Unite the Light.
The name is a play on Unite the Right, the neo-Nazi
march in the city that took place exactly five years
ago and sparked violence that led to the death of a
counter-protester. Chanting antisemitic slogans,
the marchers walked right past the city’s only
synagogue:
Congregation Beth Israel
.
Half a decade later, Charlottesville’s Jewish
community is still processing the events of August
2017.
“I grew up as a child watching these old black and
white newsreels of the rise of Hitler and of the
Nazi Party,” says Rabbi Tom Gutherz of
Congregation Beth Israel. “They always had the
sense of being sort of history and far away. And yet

==

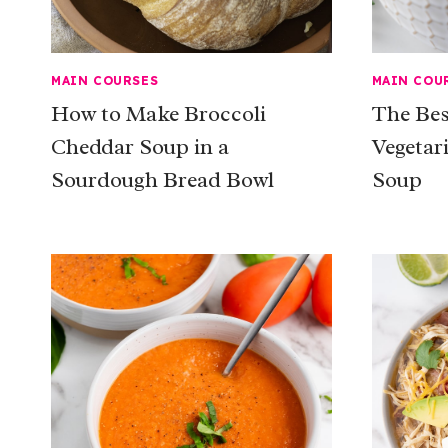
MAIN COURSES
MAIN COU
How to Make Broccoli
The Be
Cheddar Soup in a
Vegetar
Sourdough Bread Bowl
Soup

---

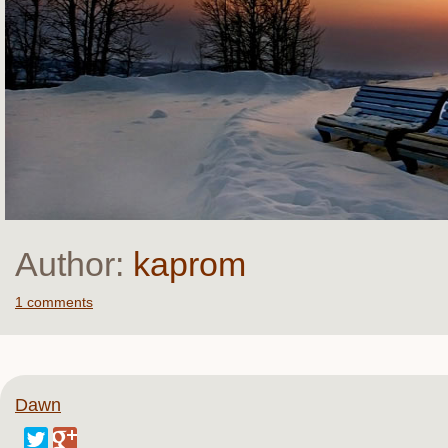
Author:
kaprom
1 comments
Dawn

WHAT IS REQUIRED:
Using the entries above, return exactly the lines from the line with "old black and" to the line with "sense of being", counting both of those lines.

SOLVED EXERCISE:
“I grew up as a child watching these old black and
white newsreels of the rise of Hitler and of the
Nazi Party,” says Rabbi Tom Gutherz of
Congregation Beth Israel. “They always had the
sense of being sort of history and far away. And yet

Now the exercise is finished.